The day of the Great American Eclipse had finally arrived.
Today, following a course charted before the dawn of history, the moon will pass between the sun and Earth and cast a shadow onto a wide swath of land.
At 10:15 a.m. Pacific time, the shadow of that total eclipse will first make landfall on the tiny town of Depoe Bay, Ore. (population 1,398). From there, at a screaming speed of 2,100 mph, the eclipse’s shadow will zip across America on a 3,000-mile path, cutting through Idaho, Wyoming, Nebraska, Kansas, Missouri, Illinois, Kentucky, Tennessee, Georgia, North Carolina. Finally at 2:49 p.m. Eastern time, it will disappear off the coast of Charleston, S.C, NASA reports.
#Eclipse2017 happens Monday -- Aug. 21, 2017! Learn how to safely view, plus where and when to look at https://t.co/K29zBFAvh4 pic.twitter.com/RB4JK6NxWc
— NASA (@NASA) 19 августа 2017 г.
The whole thing will be over from coast to coast in just 90 minutes.
Even people not on that path, however, will see a partial eclipse of the sun — like a cookie with a bite taken out of it.
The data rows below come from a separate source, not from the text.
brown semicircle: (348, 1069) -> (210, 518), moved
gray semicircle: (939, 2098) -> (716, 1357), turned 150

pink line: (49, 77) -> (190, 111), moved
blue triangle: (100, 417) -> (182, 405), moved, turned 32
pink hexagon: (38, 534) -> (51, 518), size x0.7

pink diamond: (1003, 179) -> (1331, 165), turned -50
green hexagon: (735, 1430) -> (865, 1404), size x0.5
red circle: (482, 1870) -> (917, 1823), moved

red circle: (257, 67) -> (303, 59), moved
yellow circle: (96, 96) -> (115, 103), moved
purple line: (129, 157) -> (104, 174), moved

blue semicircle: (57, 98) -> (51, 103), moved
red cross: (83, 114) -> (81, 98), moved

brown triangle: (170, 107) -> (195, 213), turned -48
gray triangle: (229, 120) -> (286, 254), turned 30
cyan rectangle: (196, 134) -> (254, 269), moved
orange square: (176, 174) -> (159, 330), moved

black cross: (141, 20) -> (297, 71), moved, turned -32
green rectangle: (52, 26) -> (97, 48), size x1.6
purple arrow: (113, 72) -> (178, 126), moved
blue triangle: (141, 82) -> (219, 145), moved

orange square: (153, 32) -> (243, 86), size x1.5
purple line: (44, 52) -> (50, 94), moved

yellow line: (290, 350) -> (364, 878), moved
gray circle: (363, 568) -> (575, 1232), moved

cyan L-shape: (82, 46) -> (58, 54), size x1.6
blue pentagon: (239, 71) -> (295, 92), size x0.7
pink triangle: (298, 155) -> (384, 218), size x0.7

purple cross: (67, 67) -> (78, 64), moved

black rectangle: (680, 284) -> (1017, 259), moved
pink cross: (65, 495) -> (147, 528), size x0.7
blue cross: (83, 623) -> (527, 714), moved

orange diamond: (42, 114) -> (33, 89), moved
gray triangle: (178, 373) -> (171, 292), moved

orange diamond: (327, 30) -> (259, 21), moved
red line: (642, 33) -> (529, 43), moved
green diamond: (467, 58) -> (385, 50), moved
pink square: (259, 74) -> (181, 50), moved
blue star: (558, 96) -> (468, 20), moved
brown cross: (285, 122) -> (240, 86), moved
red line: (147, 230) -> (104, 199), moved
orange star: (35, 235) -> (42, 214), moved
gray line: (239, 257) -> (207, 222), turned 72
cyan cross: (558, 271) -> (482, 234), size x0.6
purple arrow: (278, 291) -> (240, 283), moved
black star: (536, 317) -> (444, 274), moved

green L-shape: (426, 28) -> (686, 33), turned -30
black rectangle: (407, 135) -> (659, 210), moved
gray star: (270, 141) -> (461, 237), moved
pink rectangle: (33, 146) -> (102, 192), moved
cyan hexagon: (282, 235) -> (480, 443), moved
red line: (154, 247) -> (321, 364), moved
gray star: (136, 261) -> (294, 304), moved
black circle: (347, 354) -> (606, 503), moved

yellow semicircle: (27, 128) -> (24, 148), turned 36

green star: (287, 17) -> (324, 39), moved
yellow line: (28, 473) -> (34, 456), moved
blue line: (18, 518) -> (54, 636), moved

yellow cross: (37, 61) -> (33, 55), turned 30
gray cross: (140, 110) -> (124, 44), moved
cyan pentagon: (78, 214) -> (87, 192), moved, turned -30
The closer you are to the path of the total eclipse, the bigger that shadow will be.
The sky darkens. The temperature drops. And where the sun should be, people will see instead a black circle, ringed by a halo of light. That halo, called the sun’s corona, consists of a writhing mass of exceedingly hot gas in the sun’s atmosphere, invisible under normal circumstances.